Anthony Winkler Prins (1870)

Gepubliceerd op 08-08-2018

Leinster

betekenis & definitie

Leinster, de zuidoostelijke provincie van Ierland, grenst in het noorden aan Ulster, in het westen aan Connaught en Munster, in het zuiden aan het George-kanaal en in het oosten aan de Iersche Zee. De kust is er minder van inhammen voorzien dan in het overig gedeelte van het eiland. De belangrijkste baaijen zijn die van Dundalk en Dublin, alsmede de havenbaaijen van Wexford en Waterford. Het oostelijk gedeelte is bergachtig, vooral in het graafschap Wicklow, ten zuiden van Dublin, waar zich de Lugnaquilla verheft ter hoogte van 900 Ned. el, alsmede het westelijk en zuidelijk gedeelte, alwaar men den Mount-Leinster aantreft, die 800 Ned. el hoog is.

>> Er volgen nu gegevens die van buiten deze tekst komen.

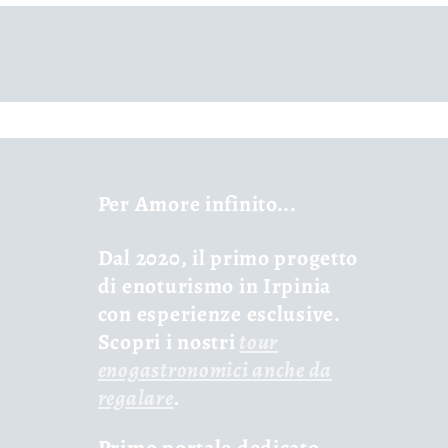
Per Amore infinito...
Dal 2020, il primo progetto
di enoturismo in Irpinia
con esperienze esclusive.
Scopri i nostri
tour
enogastronomici anche da
regalare
.
Primo portale dedicato,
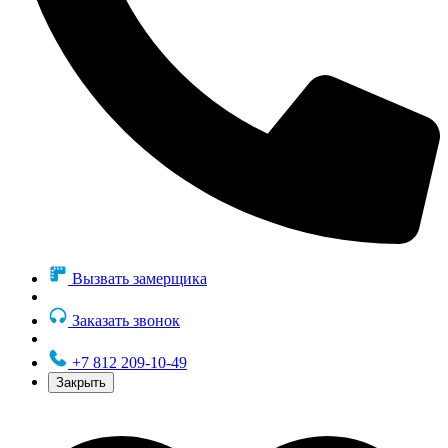
Вызвать замерщика
Заказать звонок
+7 812 209-10-49
Закрыть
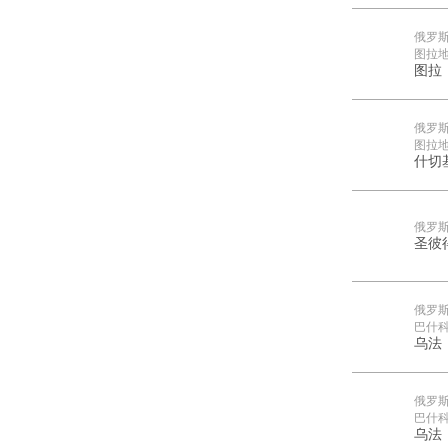
俄罗
图拉
图拉
俄罗
图拉
什切
俄罗
圣彼
俄罗
巴什
乌法
俄罗
巴什
乌法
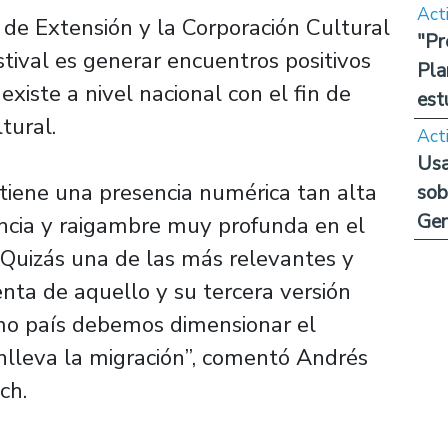
Act
de Extensión y la Corporación Cultural
"Pr
estival es generar encuentros positivos
Pla
existe a nivel nacional con el fin de
est
ltural.
Act
Usa
 tiene una presencia numérica tan alta
sob
Ge
encia y raigambre muy profunda en el
. Quizás una de las más relevantes y
uenta de aquello y su tercera versión
o país debemos dimensionar el
nlleva la migración”, comentó Andrés
ch.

Daarentegen heeft men in het noorden en in het binnenland onafzienbare vlakten, zoowel met bouw- en weilanden als met veengronden en moerassen bedekt. De meeste meren vindt men in het noordwesten, zooals die van Deraveragh, Owel, Ennel en Ree. De belangrijkste rivieren zijn er de Shannon met de Inny en Brosna, de Slaney en de Barrow in het zuiden, en de Ovoca, de Liffey en de Boyne in het oosten. Daarenboven wordt er het verkeer bevorderd door het Koningskanaal en het Groote kanaal, welke de Shannon met Dublin verbinden, en door onderscheidene spoorwegen. Men telt er op 358 □ geogr. mijl omstreeks 1½ millioen inwoners; de provincie is in 12 graafschappen verdeeld en heeft Dublin tot hoofdstad.